Action by Incorporator
After incorporating the company by filing a Certificate of Incorporation, the incorporator appoints the initial director(s) to the Board using a document called "Action by Incorporator." Usually this document also adopts the initial Bylaws. Many startups have only one director to start with (the founder). Others will have two or three. Odd numbers are preferable because they avoid the possibility of a tie vote.
The Bylaws (and sometimes also the Certificate of Incorporation) establish the number of seats on the Board. Sometimes it's a range (e.g., 3 to 7), to be set from time to time by vote of the Board itself. There can be unfilled vacancies; usually the Bylaws allow the other incumbent directors to fill any vacancy by vote.
Election of Directors
If not appointed in the initial Action by Incorporator, additional directors need to either be appointed by vote of the incumbent director(s), if allowed by the Bylaws (e.g., to fill an authorized but vacant seat), or elected by shareholder vote. Well-drafted charter documents allow these things to be done by unanimous written consent rather than holding a meeting.
At the beginning, directors are usually just the founders and perhaps a friendly person or two that's helping advise the company. A small "friends and family" round or convertible debt bridge financing is unlikely to change that. When the company closes a more substantial round of equity financing, usually the investors will ask for a Board seat. The mechanics and documentation are beyond the scope of this answer, as things get complicated in a hurry: The investment usually is in Preferred Stock, the Certificate of Incorporation is amended or restated to include many pages of additional language relating to the rights and preferences of the Preferred; a set of "protective provisions" will be negotiated giving the Preferred investors veto power over certain fundamental actions; and so forth.
Most directors will want to be indemnified by the company against liabilities connected to their service.
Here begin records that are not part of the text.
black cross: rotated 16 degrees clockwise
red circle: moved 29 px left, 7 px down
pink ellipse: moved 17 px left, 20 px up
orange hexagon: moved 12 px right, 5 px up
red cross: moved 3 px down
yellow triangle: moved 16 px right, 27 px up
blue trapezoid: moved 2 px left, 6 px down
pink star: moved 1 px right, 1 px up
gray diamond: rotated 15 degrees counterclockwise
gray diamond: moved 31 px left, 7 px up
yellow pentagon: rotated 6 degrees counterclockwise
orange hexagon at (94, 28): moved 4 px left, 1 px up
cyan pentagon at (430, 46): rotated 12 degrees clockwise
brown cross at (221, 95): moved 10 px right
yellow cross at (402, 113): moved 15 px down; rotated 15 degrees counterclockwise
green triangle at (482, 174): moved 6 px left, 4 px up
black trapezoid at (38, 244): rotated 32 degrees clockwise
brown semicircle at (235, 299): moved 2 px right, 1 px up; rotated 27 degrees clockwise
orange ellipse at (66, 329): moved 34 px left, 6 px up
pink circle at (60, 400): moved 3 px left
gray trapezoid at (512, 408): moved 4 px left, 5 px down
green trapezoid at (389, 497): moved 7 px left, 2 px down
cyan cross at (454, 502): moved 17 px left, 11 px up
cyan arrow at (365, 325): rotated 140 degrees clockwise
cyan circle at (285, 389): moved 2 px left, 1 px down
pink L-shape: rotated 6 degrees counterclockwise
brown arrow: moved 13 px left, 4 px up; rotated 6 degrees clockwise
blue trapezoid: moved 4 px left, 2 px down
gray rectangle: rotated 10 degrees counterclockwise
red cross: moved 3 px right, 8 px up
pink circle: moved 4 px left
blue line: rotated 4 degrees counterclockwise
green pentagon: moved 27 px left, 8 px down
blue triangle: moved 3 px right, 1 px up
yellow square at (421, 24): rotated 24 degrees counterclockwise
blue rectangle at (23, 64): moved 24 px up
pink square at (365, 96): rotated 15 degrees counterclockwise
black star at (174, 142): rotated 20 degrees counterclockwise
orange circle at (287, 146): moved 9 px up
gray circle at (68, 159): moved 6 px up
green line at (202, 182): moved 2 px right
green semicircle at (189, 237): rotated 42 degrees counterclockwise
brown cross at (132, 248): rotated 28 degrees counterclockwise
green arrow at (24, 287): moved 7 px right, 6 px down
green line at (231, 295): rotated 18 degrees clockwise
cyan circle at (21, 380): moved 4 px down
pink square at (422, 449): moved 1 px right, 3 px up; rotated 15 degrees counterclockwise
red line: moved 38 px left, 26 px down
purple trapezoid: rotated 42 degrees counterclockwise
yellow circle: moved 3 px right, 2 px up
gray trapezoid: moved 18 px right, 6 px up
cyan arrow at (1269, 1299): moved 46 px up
This is usually done both in the Bylaws and with a separate Indemnification Agreement entered into with each director. Those agreements should be approved by shareholders to maximize their chances of being enforced in court.
Outside Independent Directors
It's a good idea to start cultivating potential independent directors early in a company's life. If things go well, you'll want to add at least one or two to offset the presence of investor directors on the Board; it reflects well on the company to have respected/prominent outsiders on the Board; and if the company every makes it to an IPO, stock exchange rules these days require independent outside directors on the Board.